**PROBLEM REQUIREMENTS:** As the answer, set down the lines below from the one containing "Interview de Vincent BRACONNAY, directeur" through the one containing "Tribune de Abel Boyi – La zoopornographie", exactly and inclusively, and no others.

**STUDY MATERIAL:**
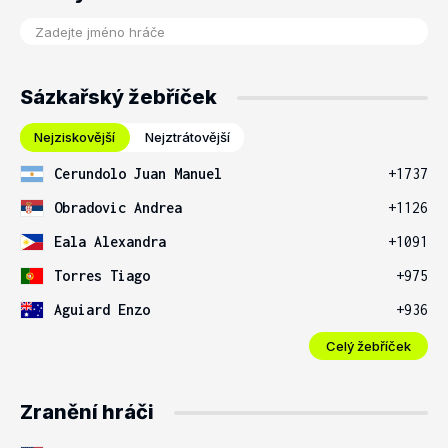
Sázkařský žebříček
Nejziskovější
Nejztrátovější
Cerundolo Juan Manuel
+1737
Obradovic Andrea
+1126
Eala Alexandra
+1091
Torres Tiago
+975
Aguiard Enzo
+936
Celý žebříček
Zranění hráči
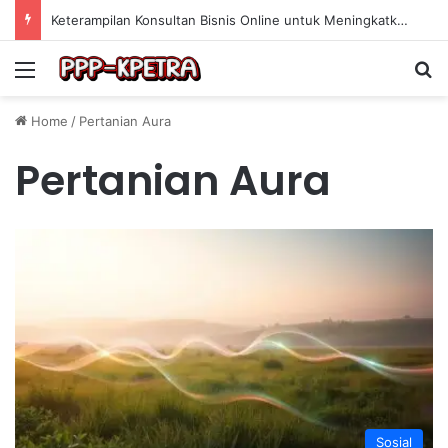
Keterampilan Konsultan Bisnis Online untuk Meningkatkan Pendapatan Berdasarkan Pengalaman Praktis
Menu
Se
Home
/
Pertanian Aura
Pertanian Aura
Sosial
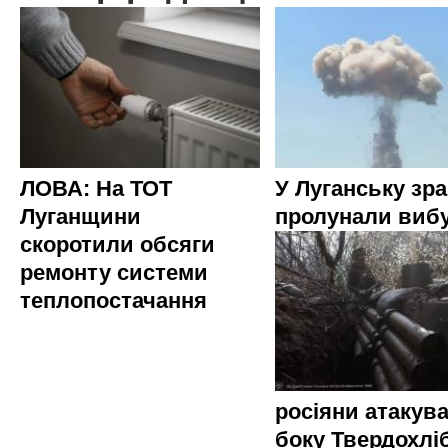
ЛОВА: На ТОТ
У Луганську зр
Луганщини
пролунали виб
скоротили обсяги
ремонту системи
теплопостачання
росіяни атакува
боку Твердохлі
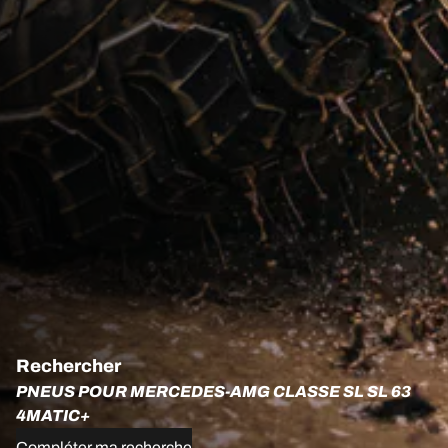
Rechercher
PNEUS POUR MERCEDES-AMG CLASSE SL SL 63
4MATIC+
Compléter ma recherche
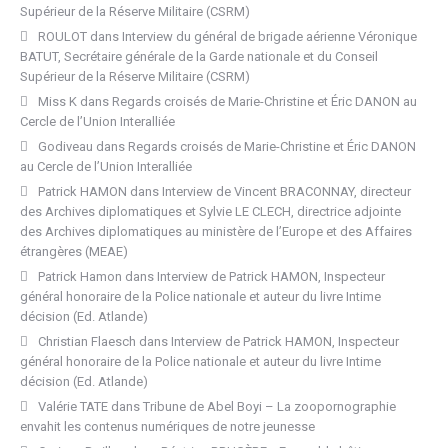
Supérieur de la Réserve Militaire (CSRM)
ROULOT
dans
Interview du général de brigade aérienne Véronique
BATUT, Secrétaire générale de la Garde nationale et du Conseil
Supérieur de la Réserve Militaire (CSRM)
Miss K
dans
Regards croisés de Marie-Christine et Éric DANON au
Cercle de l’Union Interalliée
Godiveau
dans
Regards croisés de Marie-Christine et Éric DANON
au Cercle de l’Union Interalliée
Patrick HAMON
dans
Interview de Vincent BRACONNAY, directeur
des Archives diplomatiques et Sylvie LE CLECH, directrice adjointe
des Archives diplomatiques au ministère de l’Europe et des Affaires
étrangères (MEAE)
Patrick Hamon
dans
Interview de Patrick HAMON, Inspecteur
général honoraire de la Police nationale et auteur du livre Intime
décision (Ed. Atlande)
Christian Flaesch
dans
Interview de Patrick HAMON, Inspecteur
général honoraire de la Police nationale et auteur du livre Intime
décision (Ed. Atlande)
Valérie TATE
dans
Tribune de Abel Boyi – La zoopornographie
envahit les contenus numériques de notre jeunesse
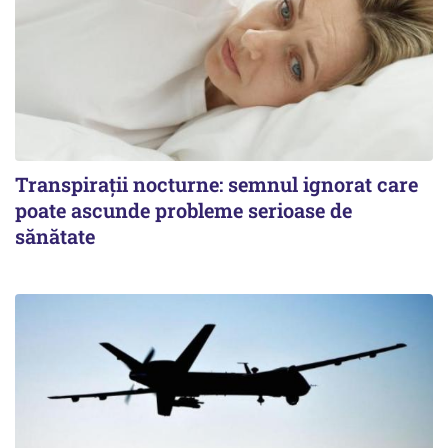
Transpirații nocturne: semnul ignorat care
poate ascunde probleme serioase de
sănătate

**RESPONSE TO THE EXERCISE:**
Interview de Vincent BRACONNAY, directeur
des Archives diplomatiques et Sylvie LE CLECH, directrice adjointe
des Archives diplomatiques au ministère de l’Europe et des Affaires
étrangères (MEAE)
Patrick Hamon
dans
Interview de Patrick HAMON, Inspecteur
général honoraire de la Police nationale et auteur du livre Intime
décision (Ed. Atlande)
Christian Flaesch
dans
Interview de Patrick HAMON, Inspecteur
général honoraire de la Police nationale et auteur du livre Intime
décision (Ed. Atlande)
Valérie TATE
dans
Tribune de Abel Boyi – La zoopornographie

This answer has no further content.